* EXERCISE OBJECTIVE *
Looking at the data that follows, count the lines containing the word "Wartezeit" and write down only that count.
TASK INPUT: Begin
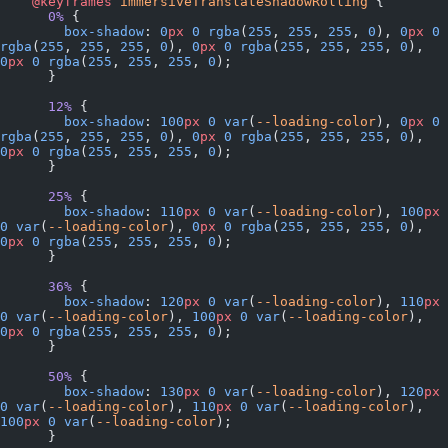
    @keyframes
 immersiveTranslateShadowRolling
 {
      0%
 {
        box-shadow
: 
0
px
 0
 rgba
(
255
, 
255
, 
255
, 
0
), 
0
px
 0
rgba
(
255
, 
255
, 
255
, 
0
), 
0
px
 0
 rgba
(
255
, 
255
, 
255
, 
0
), 
0
px
 0
 rgba
(
255
, 
255
, 
255
, 
0
);
      }
      12%
 {
        box-shadow
: 
100
px
 0
 var
(
--loading-color
), 
0
px
 0
rgba
(
255
, 
255
, 
255
, 
0
), 
0
px
 0
 rgba
(
255
, 
255
, 
255
, 
0
), 
0
px
 0
 rgba
(
255
, 
255
, 
255
, 
0
);
      }
      25%
 {
        box-shadow
: 
110
px
 0
 var
(
--loading-color
), 
100
px
0
 var
(
--loading-color
), 
0
px
 0
 rgba
(
255
, 
255
, 
255
, 
0
), 
0
px
 0
 rgba
(
255
, 
255
, 
255
, 
0
);
      }
      36%
 {
        box-shadow
: 
120
px
 0
 var
(
--loading-color
), 
110
px
0
 var
(
--loading-color
), 
100
px
 0
 var
(
--loading-color
), 
0
px
 0
 rgba
(
255
, 
255
, 
255
, 
0
);
      }
      50%
 {
        box-shadow
: 
130
px
 0
 var
(
--loading-color
), 
120
px
0
 var
(
--loading-color
), 
110
px
 0
 var
(
--loading-color
), 
100
px
 0
 var
(
--loading-color
);
      }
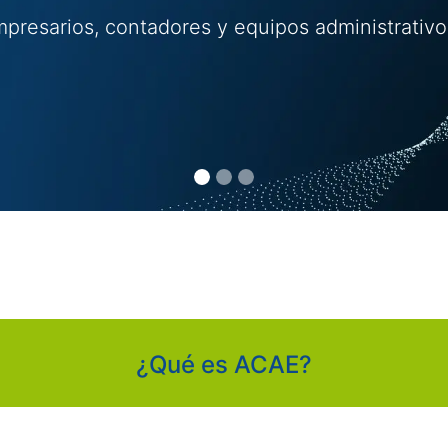
mpresarios, contadores y equipos administrativ
¿Qué es ACAE?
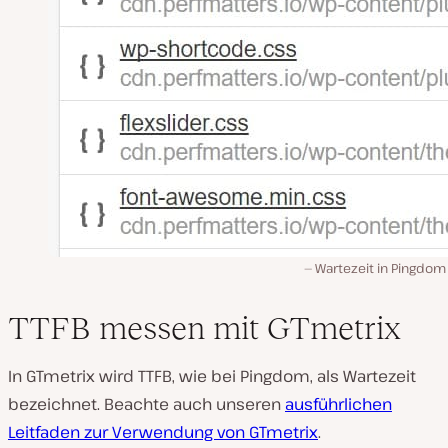
Wartezeit in Pingdom
TTFB messen mit GTmetrix
In GTmetrix wird TTFB, wie bei Pingdom, als Wartezeit
bezeichnet. Beachte auch unseren
ausführlichen
Leitfaden zur Verwendung von GTmetrix
.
TASK INPUT: End
* TASK ANSWER *
2